WHAT THE TASK REQUIRES - Using the records below, quote only the span that opens with the line containing "The image size is (1024, 2090)." and closes with the line containing "This screenshot has width=1024, height=1231.", exactly and inclusively.

──────────

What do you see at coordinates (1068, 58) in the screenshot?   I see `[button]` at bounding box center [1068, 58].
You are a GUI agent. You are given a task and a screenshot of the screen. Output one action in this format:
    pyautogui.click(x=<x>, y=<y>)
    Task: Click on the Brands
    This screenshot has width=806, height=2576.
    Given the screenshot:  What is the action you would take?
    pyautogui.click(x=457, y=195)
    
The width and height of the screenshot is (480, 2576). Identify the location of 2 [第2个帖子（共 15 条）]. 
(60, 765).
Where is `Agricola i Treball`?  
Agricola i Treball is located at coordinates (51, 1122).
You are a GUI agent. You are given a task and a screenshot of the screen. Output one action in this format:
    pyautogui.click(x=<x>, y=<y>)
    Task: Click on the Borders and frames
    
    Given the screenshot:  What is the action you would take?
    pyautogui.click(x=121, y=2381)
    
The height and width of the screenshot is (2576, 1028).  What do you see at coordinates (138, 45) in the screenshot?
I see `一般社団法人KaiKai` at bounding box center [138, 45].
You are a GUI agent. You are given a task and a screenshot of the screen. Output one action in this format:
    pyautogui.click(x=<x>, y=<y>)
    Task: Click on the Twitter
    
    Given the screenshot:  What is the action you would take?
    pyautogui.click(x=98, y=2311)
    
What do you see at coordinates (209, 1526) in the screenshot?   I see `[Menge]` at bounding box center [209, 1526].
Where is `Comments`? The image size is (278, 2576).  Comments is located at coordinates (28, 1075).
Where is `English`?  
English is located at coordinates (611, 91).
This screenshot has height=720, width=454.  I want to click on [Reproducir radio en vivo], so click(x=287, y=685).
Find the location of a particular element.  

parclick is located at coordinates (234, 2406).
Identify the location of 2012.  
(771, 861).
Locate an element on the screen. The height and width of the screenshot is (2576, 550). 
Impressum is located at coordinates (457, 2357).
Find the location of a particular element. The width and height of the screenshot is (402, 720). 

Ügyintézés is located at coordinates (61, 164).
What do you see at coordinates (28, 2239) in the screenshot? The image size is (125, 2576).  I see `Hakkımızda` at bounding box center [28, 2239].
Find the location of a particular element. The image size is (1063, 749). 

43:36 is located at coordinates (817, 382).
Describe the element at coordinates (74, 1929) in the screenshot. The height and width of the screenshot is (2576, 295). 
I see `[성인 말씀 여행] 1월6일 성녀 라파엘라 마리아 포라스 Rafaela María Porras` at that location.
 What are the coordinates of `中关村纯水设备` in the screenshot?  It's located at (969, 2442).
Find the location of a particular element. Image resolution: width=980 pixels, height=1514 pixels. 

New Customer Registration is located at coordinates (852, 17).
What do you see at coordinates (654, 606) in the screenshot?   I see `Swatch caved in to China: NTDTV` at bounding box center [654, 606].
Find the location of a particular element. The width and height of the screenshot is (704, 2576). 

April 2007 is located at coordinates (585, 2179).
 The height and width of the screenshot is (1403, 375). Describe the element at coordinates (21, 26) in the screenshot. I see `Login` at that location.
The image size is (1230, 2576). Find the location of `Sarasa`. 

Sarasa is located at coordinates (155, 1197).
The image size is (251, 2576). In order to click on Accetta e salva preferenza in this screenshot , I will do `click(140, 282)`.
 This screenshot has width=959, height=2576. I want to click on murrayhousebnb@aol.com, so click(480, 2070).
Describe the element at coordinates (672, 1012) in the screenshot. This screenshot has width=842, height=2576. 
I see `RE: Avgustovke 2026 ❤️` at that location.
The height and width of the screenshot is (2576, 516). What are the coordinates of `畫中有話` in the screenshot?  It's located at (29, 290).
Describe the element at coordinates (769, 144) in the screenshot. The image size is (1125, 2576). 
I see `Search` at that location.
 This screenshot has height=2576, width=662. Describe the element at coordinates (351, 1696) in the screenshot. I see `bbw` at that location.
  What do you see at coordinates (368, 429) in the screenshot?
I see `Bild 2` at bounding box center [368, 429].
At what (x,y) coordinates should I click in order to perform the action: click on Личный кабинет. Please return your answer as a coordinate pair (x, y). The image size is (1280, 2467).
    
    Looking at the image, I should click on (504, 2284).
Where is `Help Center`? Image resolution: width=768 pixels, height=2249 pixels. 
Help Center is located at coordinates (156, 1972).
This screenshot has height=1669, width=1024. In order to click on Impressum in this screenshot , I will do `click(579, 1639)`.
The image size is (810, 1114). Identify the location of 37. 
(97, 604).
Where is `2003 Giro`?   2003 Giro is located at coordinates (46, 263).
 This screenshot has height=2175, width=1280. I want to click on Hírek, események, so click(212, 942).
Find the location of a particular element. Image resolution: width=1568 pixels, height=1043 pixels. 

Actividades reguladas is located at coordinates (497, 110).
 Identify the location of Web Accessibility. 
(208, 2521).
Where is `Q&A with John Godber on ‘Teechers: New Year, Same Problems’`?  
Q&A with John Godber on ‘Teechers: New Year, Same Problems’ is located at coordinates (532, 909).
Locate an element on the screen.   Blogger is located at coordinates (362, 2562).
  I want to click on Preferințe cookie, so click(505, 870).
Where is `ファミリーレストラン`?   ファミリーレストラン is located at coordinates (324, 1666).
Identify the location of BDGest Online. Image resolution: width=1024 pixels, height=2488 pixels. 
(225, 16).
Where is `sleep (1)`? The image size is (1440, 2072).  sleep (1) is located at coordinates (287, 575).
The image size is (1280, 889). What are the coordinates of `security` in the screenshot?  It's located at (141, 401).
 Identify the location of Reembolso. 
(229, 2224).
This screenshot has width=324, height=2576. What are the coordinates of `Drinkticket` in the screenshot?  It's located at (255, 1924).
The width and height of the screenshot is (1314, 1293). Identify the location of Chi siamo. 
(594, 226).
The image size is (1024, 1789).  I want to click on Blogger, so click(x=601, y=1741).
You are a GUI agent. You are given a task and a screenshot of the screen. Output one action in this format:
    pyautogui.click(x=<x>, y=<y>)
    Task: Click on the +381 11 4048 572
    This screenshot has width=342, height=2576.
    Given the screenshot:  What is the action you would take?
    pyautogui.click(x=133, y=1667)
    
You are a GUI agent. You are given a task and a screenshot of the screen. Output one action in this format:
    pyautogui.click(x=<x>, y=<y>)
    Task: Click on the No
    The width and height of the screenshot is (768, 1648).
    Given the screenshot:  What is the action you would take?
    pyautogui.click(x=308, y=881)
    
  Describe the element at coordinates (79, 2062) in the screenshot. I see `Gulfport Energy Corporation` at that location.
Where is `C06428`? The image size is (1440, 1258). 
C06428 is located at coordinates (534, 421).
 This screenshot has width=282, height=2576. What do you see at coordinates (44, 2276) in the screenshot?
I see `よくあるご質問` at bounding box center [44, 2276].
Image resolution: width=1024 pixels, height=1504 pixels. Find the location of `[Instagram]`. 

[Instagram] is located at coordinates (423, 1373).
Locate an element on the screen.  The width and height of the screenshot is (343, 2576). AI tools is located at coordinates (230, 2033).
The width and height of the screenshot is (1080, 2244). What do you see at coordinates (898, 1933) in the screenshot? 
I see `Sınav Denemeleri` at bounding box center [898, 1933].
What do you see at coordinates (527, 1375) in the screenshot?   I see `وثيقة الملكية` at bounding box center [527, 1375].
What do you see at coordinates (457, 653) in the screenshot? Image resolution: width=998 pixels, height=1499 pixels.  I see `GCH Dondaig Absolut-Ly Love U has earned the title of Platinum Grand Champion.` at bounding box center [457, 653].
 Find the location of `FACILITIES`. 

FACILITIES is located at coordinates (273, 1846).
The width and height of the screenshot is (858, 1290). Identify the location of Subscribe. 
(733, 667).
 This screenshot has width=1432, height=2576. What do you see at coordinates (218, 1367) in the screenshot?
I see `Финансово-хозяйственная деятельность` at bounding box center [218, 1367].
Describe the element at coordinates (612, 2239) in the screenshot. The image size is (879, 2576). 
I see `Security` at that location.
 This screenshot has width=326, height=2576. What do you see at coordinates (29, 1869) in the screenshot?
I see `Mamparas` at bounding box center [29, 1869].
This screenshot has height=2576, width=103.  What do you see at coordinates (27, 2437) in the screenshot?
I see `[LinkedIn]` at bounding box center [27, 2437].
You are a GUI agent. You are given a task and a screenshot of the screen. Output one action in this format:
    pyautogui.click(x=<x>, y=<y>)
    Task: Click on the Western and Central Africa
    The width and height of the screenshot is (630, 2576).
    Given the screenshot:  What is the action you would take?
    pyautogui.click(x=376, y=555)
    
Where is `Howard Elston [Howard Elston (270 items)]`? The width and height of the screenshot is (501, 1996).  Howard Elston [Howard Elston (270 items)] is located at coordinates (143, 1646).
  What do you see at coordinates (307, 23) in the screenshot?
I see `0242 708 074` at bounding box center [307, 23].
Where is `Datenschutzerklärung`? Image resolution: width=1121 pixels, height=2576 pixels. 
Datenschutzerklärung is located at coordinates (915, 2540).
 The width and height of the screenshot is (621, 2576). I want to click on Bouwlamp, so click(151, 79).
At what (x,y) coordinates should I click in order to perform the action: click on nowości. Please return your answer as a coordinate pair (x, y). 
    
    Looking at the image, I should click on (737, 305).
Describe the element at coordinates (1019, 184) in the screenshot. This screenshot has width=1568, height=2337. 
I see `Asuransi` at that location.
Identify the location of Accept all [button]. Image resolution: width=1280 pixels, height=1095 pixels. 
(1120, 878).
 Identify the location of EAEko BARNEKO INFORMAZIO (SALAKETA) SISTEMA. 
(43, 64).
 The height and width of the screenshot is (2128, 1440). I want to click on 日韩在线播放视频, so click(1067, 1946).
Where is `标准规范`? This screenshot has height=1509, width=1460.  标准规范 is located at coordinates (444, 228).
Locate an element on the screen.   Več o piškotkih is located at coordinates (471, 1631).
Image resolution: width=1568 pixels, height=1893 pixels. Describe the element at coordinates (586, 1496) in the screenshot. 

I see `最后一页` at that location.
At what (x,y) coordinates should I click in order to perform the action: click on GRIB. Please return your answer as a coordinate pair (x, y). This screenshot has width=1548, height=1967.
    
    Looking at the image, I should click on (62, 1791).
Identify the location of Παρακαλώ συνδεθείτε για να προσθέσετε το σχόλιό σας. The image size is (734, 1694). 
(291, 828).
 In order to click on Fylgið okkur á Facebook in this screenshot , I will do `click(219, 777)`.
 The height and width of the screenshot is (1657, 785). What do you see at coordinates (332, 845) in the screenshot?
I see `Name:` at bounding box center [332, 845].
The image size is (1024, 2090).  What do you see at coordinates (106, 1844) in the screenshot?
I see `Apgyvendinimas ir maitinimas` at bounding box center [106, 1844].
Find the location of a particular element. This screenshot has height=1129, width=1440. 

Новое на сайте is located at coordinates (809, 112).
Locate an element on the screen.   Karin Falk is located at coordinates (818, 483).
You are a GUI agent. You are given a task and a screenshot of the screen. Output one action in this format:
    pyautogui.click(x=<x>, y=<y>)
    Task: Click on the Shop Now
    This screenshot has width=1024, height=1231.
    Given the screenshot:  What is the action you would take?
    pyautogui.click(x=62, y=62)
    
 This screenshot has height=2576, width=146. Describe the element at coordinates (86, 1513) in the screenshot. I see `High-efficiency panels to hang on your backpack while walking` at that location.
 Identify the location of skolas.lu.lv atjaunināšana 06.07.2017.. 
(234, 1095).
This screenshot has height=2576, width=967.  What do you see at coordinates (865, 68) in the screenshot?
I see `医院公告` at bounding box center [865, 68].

──────────

RESPONSE AREA -
The image size is (1024, 2090).  What do you see at coordinates (106, 1844) in the screenshot?
I see `Apgyvendinimas ir maitinimas` at bounding box center [106, 1844].
Find the location of a particular element. This screenshot has height=1129, width=1440. 

Новое на сайте is located at coordinates (809, 112).
Locate an element on the screen.   Karin Falk is located at coordinates (818, 483).
You are a GUI agent. You are given a task and a screenshot of the screen. Output one action in this format:
    pyautogui.click(x=<x>, y=<y>)
    Task: Click on the Shop Now
    This screenshot has width=1024, height=1231.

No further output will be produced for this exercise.